David Snead, Professor & Consultant Pathologist, UHCW NHS Trust Coventry and Director of PathLAKE explored the evolving landscape of cellular pathology, focusing on the integration of large language models (LLMs) and generative AI into clinical practice. He began by reflecting on the journey of digitising pathology in the UK, particularly in Coventry, where digital reporting has been routine for over a decade. This shift from traditional microscopy to digital workstations has improved efficiency and enabled deeper analysis of image data, opening new avenues for research and patient care.
Snead introduced the PathLAKE consortium, a government-funded initiative that created a vast, curated data lake of whole slide images, facilitating research and the development of AI algorithms.
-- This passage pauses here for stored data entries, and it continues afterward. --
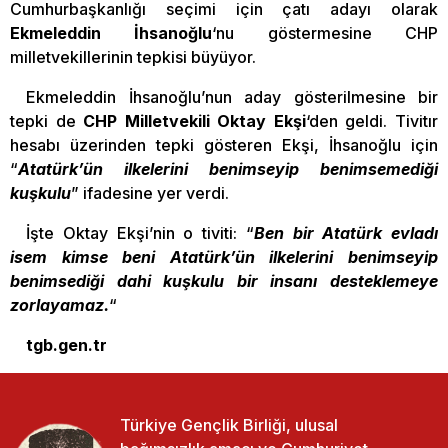
Cumhurbaşkanlığı seçimi için çatı adayı olarak
Ekmeleddin İhsanoğlu
‘nu göstermesine CHP
milletvekillerinin tepkisi büyüyor.
Ekmeleddin İhsanoğlu’nun aday gösterilmesine bir
tepki de
CHP Milletvekili Oktay Ekşi
‘den geldi. Tivitır
hesabı üzerinden tepki gösteren Ekşi, İhsanoğlu için
“
Atatürk’ün ilkelerini benimseyip benimsemediği
kuşkulu
” ifadesine yer verdi.
İşte Oktay Ekşi’nin o tiviti: “
Ben bir Atatürk evladı
isem kimse beni Atatürk’ün ilkelerini benimseyip
benimsediği dahi kuşkulu bir insanı desteklemeye
zorlayamaz.
“
tgb.gen.tr
Türkiye Gençlik Birliği, ulusal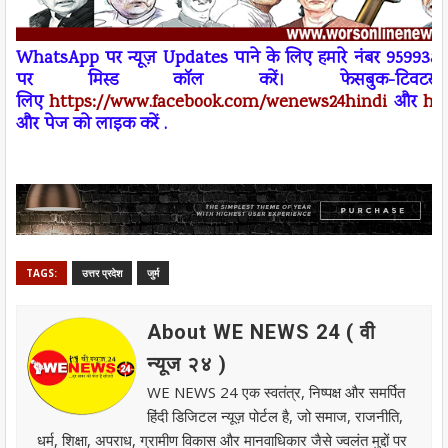
W
h
atsApp
पर न्यूज़
Updates
पाने के लिए हमारे नंबर 95993
पर
मिस्ड कॉल
करें। फेसबुक-ट
लिए
https://www.facebook.com/wenews
24
hindi
और
ht
और पेज को लाइक करें .
TAGS:
उत्तर प्रदेश
जुर्म
About WE NEWS 24 ( वी
न्यूज २४ )
WE NEWS 24 एक स्वतंत्र, निष्पक्ष और समर्पित
हिंदी डिजिटल न्यूज़ पोर्टल है, जो समाज, राजनीति,
धर्म, शिक्षा, अपराध, ग्रामीण विकास और मानवाधिकार जैसे ज्वलंत मुद्दों पर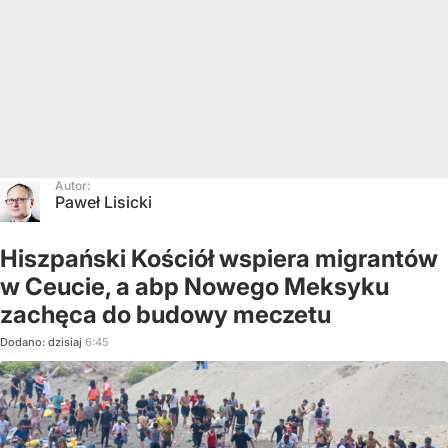
Autor:
Paweł Lisicki
Hiszpański Kościół wspiera migrantów
w Ceucie, a abp Nowego Meksyku
zachęca do budowy meczetu
Dodano:
dzisiaj
6:45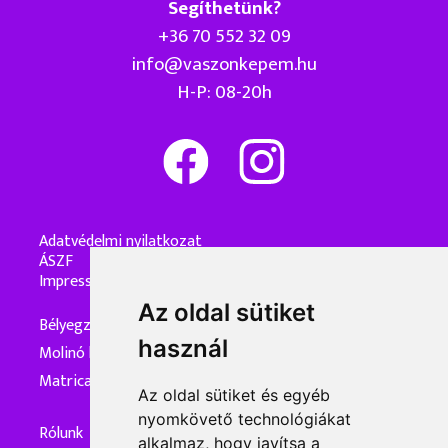
Segíthetünk?
+36 70 552 32 09
info@vaszonkepem.hu
H-P: 08-20h
Adatvédelmi nyilatkozat
ÁSZF
Impresszum
Az oldal sütiket
Bélyegzőkészítés
használ
Molinó készítés
Matrica készítés
Az oldal sütiket és egyéb
nyomkövető technológiákat
Rólunk
alkalmaz, hogy javítsa a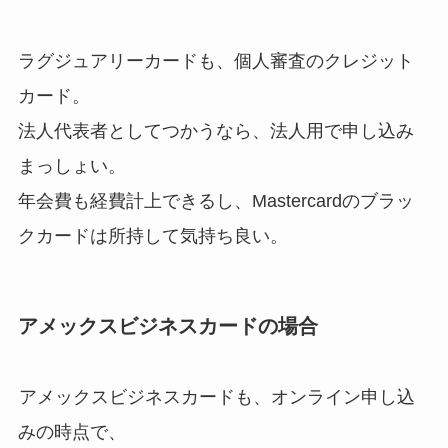
ラグジュアリーカードも、個人審査のクレジット
カード。
法人代表者としてつかうなら、法人用で申し込み
まっしょい。
年会費も経費計上できるし、Mastercardのブラッ
クカードは所持して気持ち良い。
アメックスビジネスカードの場合
アメックスビジネスカードも、オンライン申し込
みの時点で、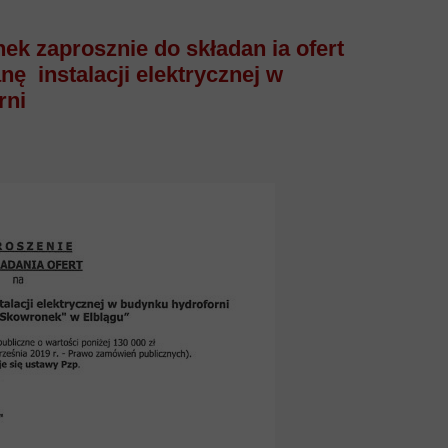
k zaprosznie do składan ia ofert
ę instalacji elektrycznej w
rni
One significant project involved designing an AI tool to automatically report normal large bowel biopsies, which constitute a substantial portion of the pathology workload. By automating the reporting of normal cases, pathologists can focus on abnormal findings, thus streamlining workflows and accelerating patient communication.
The presentation touched on the technical and regulatory challenges of developing and validating AI algorithms within the NHS. Snead described the complexities of conducting multi-site clinical studies, the lengthy process of gaining approvals, and the importance of robust data curation. He then discussed the broader applications of generative AI in pathology, such as generating synthetic data for rare cancer types, automating the annotation of histopathology slides, and extracting structured information from free-text pathology reports.
These tools have proven invaluable in reducing the annotation burden on pathologists and enabling large-scale research, but Snead exercised caution about the risks of algorithmic hallucination, where AI generates plausible but incorrect outputs. He stresses the need for trust, explainability, and rigorous oversight, especially as patients increasingly interact with AI-generated reports.
Beagle, an AI agent developed for toxicological pathology, which exemplifies the potential of agent-based AI systems. Beagle efficiently mines fragmented data from diverse sources, including public databases, institutional archives, and regulatory bodies, to support decision-making and reporting in toxicological studies. This tool accelerates data analysis and offers audit trails and deeper insights, addressing the challenges of data fragmentation and consistency across laboratories. Snead acknowledged the practical barriers to widespread digitisation, such as the cost and complexity of digital infrastructure, but notes that even simple digital tools can enable pathologists to benefit from AI advancements.
Snead remained optimistic about the future role of generative AI in pathology, emphasising its potential to enhance diagnostic accuracy, speed up workflows, and reduce manual burdens. However, he warns of the dangers of automation bias, where clinicians may become overly reliant on AI tools, potentially diminishing their own vigilance and expertise. He calls for a balanced approach that leverages the strengths of AI while maintaining human oversight, robust validation, and a clear understanding of the technology’s limitations. The presentation closes with a reminder that while AI offers significant opportunities, its successful integration into pathology depends on careful management of trust, regulation, and the human factors that underpin clinical practice.